When you deploy agents you will be guided by the SCOM wizard and  at the server selection appear only those servers which don’t have an agent installed. Well, that’s pretty cool. But, HOW are you able to check quickly, which servers don’t have a SCOM agent installed after your initial deployment. If your company does not have a well implemented server deployment process or a server image integrated agent then you have a problem. Well, sure you could run a the wizard from time to time or write a script which automatically deploys the agent. BUT I like to have a tool in my tool box which just makes a brief check if there is anything at all to deploy. And this is the time for PowerShell which is a live and time saver in this very moment.

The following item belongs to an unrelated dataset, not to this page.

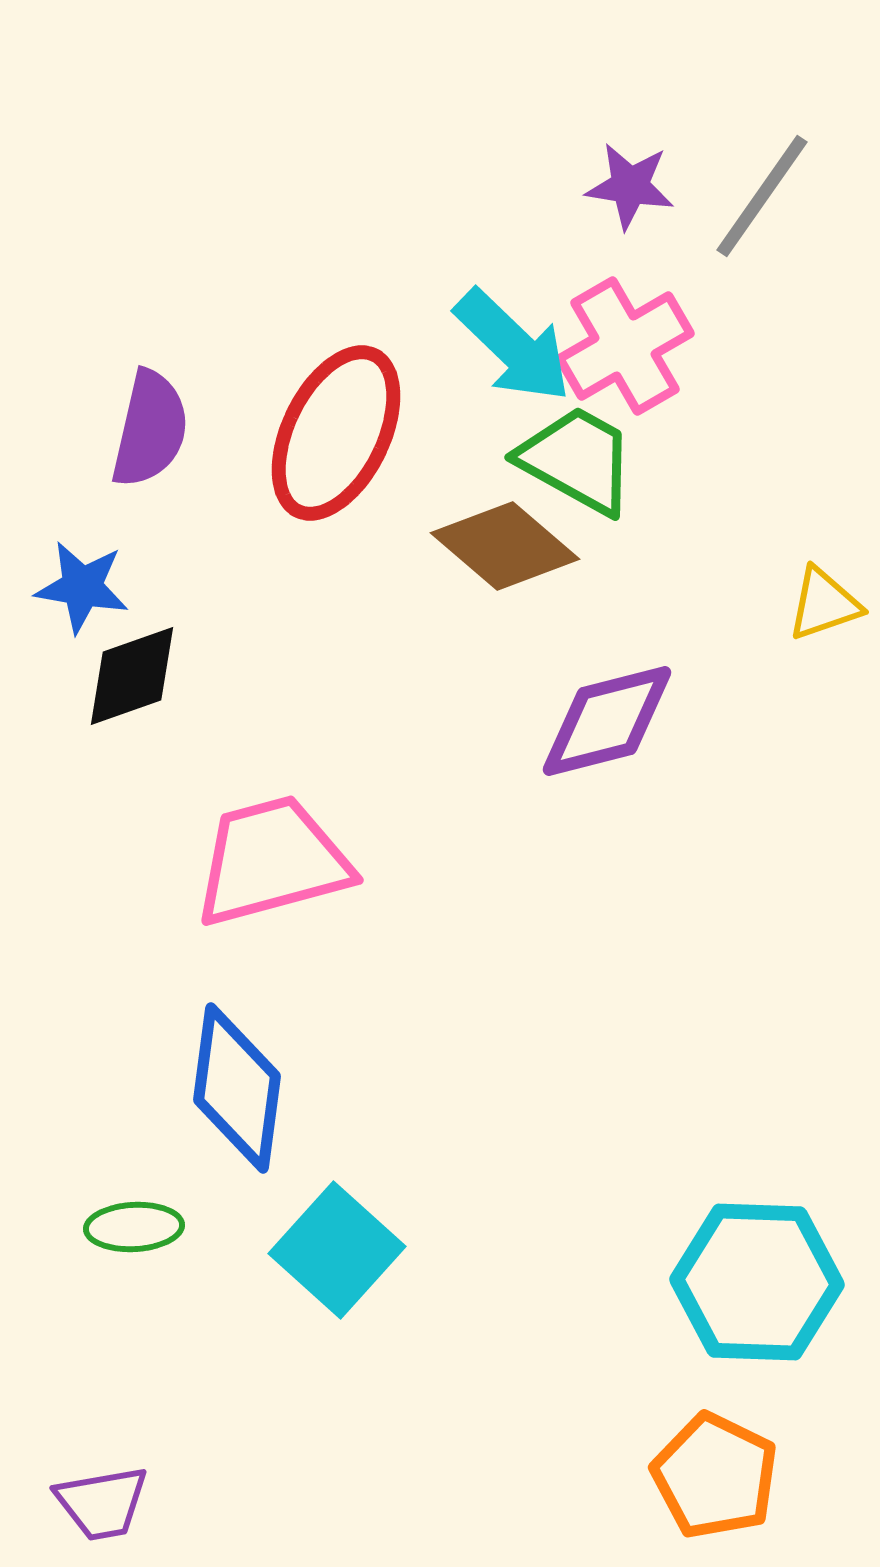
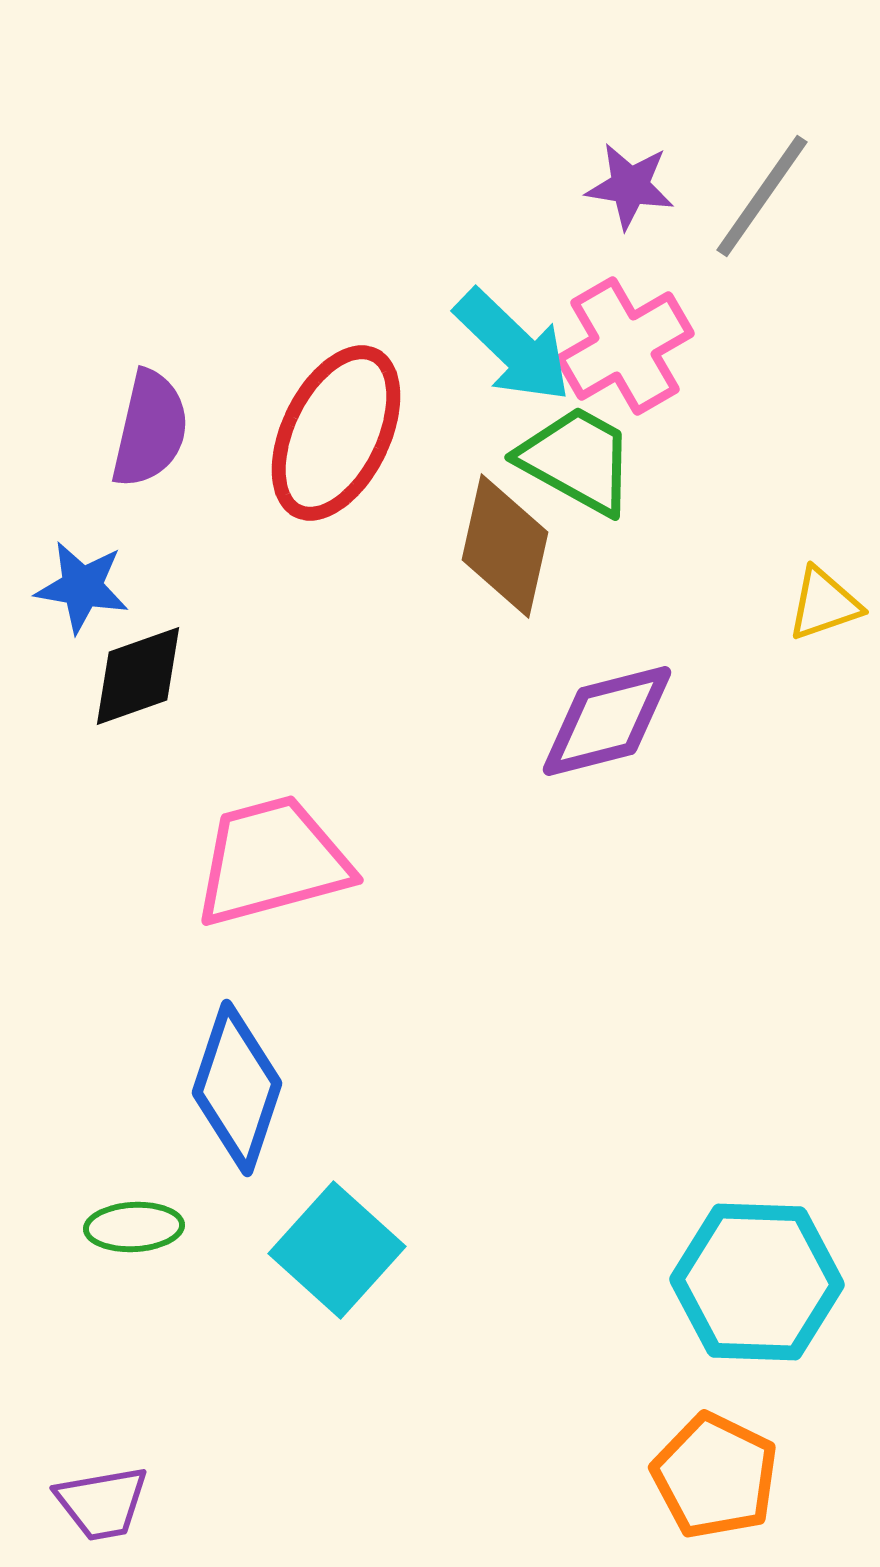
brown diamond: rotated 62 degrees clockwise
black diamond: moved 6 px right
blue diamond: rotated 11 degrees clockwise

Let’s see what it is all about…

If you think about the logic for writing such a script it is pretty simple. First get a list with all agents deployed in SCOM. Then get a list with all Active Directory computer objects which meets your criteria. For example if you query Active Directory computer objects by running Get-ADComputer you will receive any computer object back, including clients, domain joined NetApp filers and also possible Active Directory integrated firewall objects. Well that’s not the way our list should look like and therefore we need to filter the Active Directory objects.

Script

Here the final script…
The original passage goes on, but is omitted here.